------ Records shown ------
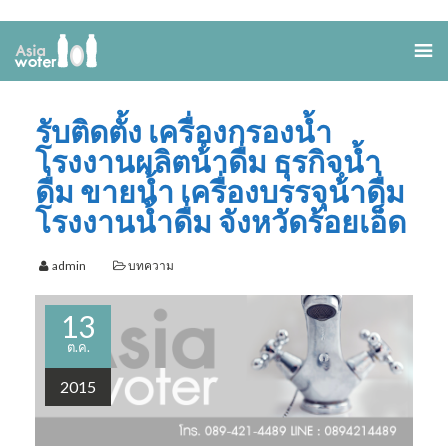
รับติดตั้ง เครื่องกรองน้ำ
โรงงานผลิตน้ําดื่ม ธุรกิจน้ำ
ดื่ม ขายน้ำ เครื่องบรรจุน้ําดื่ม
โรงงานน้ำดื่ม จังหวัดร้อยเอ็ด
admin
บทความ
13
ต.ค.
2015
------
------ Records shown ------
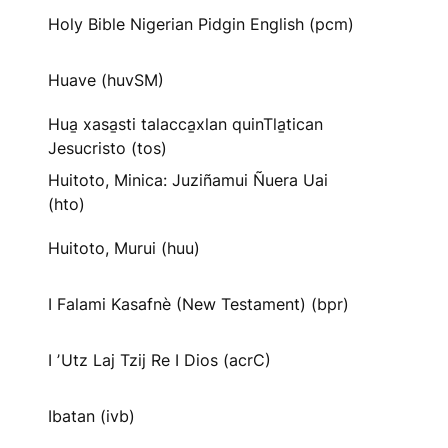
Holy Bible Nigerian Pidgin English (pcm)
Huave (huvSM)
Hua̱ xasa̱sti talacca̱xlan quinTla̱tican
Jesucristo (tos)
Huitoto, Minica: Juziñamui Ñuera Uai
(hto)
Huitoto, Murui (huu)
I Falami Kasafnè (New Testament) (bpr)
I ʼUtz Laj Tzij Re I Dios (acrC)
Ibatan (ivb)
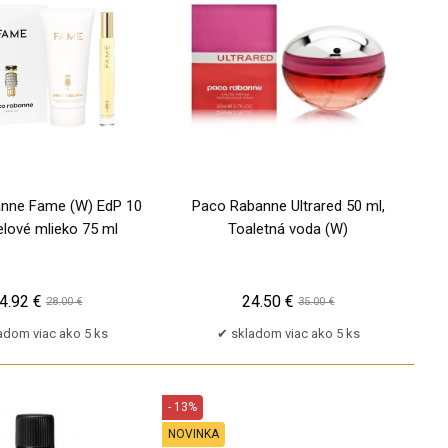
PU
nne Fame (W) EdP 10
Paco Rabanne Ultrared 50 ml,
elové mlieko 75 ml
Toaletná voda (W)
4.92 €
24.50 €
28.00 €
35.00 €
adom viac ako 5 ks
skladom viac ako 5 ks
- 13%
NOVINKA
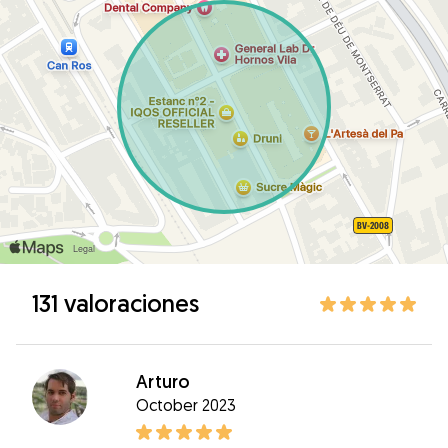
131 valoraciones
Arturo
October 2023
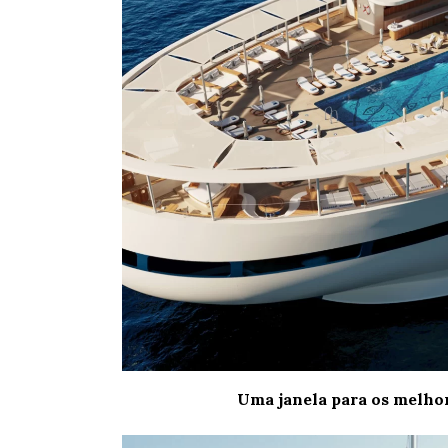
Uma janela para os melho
------
------ Records shown ------
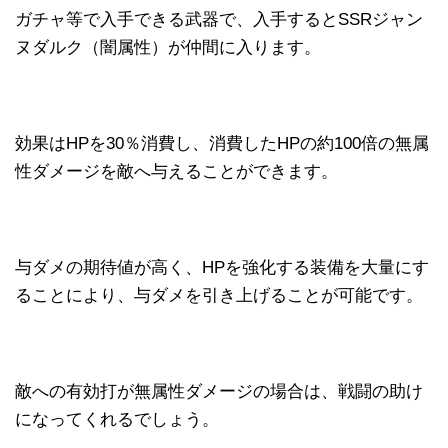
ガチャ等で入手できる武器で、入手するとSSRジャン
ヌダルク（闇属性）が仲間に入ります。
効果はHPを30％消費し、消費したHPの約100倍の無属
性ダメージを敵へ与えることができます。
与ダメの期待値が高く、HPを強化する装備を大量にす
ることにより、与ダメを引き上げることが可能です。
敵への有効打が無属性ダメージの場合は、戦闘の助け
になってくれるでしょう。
------
- [Exercise instructions]
Above are the records; copy exactly the lines from the line with "ガチャ等で入手できる武器で、入手するとSSRジャン" through the line with "になってくれるでしょう。", both included.

- [Final answer]
ガチャ等で入手できる武器で、入手するとSSRジャン
ヌダルク（闇属性）が仲間に入ります。
効果はHPを30％消費し、消費したHPの約100倍の無属
性ダメージを敵へ与えることができます。
与ダメの期待値が高く、HPを強化する装備を大量にす
ることにより、与ダメを引き上げることが可能です。
敵への有効打が無属性ダメージの場合は、戦闘の助け
になってくれるでしょう。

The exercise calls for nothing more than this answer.